Stored data:
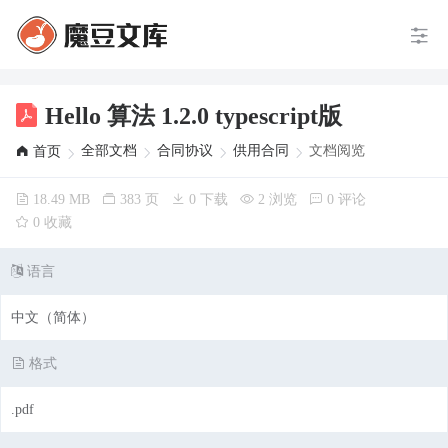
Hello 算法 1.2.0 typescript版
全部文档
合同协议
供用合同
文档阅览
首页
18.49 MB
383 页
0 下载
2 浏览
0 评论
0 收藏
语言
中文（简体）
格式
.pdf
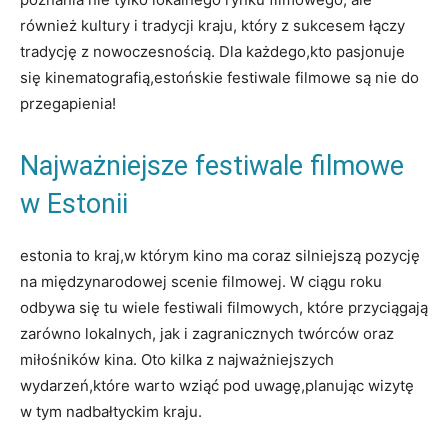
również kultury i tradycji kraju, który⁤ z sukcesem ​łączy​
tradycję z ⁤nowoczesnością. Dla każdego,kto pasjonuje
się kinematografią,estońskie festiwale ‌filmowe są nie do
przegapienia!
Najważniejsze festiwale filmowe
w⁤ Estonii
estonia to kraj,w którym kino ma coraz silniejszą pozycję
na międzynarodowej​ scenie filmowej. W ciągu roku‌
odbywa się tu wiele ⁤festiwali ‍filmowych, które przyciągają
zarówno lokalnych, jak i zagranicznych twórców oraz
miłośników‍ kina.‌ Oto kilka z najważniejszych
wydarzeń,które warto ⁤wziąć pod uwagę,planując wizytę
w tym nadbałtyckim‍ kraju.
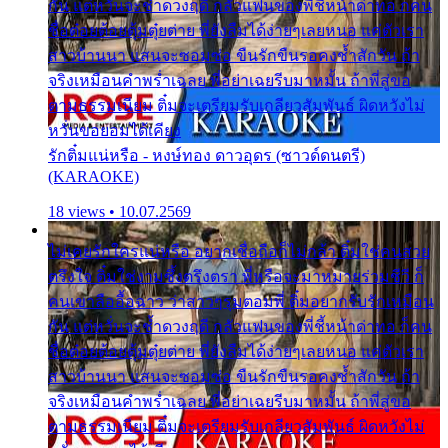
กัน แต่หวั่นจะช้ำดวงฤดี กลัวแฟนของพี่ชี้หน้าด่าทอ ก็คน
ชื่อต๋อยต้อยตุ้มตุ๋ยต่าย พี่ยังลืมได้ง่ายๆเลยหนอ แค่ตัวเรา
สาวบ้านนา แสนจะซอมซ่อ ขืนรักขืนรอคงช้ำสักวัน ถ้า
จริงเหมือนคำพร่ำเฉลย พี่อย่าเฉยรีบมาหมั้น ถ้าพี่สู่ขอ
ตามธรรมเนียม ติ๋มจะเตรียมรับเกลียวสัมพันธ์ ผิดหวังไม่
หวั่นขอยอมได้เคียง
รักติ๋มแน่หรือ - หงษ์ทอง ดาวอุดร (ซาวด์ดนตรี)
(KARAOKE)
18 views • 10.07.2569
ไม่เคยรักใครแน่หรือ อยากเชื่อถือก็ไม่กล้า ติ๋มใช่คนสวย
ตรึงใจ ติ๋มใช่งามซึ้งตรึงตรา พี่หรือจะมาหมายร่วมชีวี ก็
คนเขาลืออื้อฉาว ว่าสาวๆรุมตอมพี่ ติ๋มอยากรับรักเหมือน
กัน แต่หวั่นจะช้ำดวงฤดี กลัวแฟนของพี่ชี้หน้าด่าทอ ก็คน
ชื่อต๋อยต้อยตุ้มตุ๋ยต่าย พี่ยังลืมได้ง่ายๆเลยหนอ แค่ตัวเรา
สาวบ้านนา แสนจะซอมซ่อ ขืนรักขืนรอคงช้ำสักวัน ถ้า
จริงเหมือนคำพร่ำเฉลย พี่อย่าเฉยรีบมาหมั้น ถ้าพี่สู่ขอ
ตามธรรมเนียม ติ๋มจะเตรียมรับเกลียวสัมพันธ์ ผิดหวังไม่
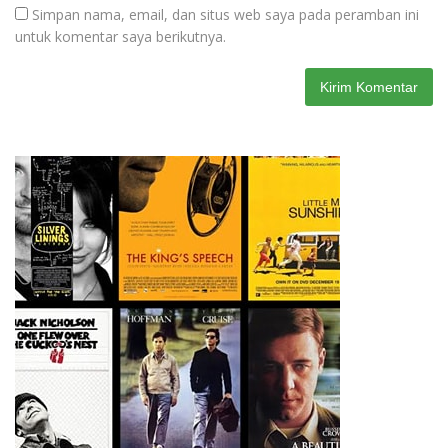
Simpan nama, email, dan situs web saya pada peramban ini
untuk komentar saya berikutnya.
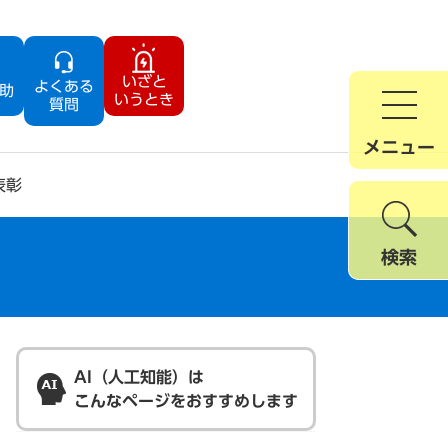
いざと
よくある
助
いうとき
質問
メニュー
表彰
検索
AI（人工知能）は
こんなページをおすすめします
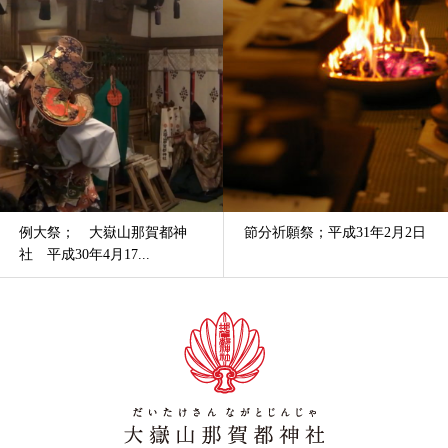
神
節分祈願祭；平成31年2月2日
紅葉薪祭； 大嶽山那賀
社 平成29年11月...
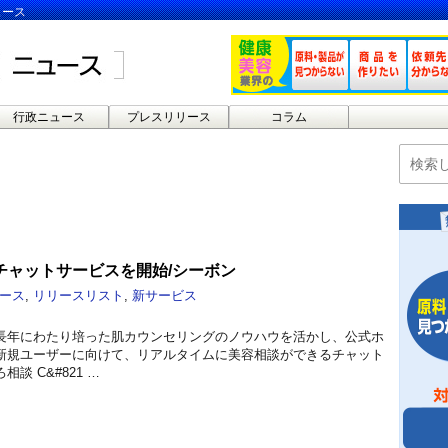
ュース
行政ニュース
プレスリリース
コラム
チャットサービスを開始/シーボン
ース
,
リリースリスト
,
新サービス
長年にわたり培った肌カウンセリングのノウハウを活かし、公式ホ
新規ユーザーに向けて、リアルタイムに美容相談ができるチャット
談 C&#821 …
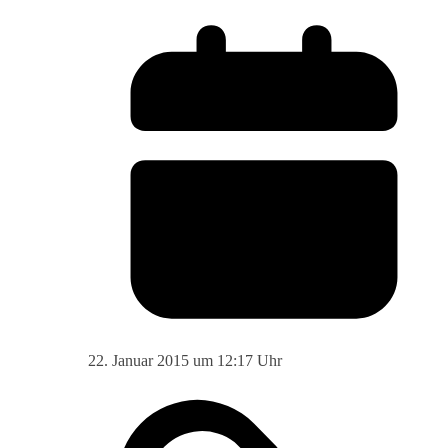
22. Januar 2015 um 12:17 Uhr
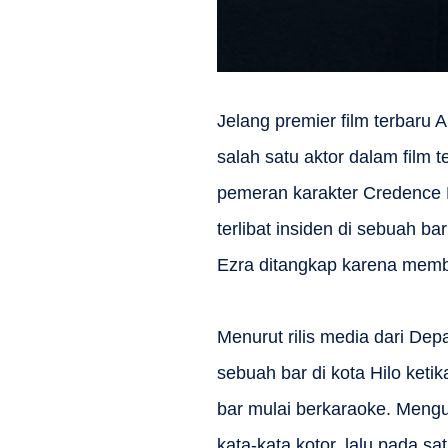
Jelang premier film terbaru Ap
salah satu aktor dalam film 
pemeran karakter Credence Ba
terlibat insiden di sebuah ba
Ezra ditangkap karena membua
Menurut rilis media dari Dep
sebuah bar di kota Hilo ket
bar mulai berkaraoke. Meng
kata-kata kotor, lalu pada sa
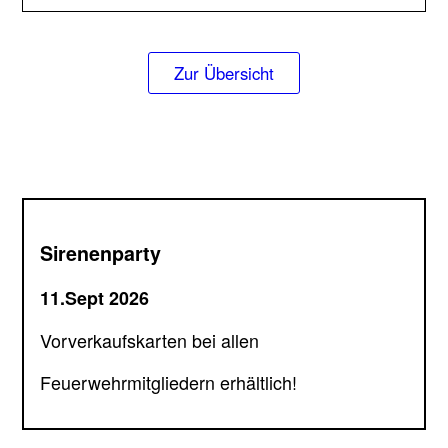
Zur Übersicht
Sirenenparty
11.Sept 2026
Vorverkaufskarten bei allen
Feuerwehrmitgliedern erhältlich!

The problem: Take the line with "Menurut rilis media dari Dep" and each line after it through the end of the material above, and reproduce them exactly, both ends included, without pictures.

Answer space:
Menurut rilis media dari Dep
sebuah bar di kota Hilo ket
bar mulai berkaraoke. Meng
kata-kata kotor, lalu pada sa
Zur Übersicht
Sirenenparty
11.Sept 2026
Vorverkaufskarten bei allen
Feuerwehrmitgliedern erhältlich!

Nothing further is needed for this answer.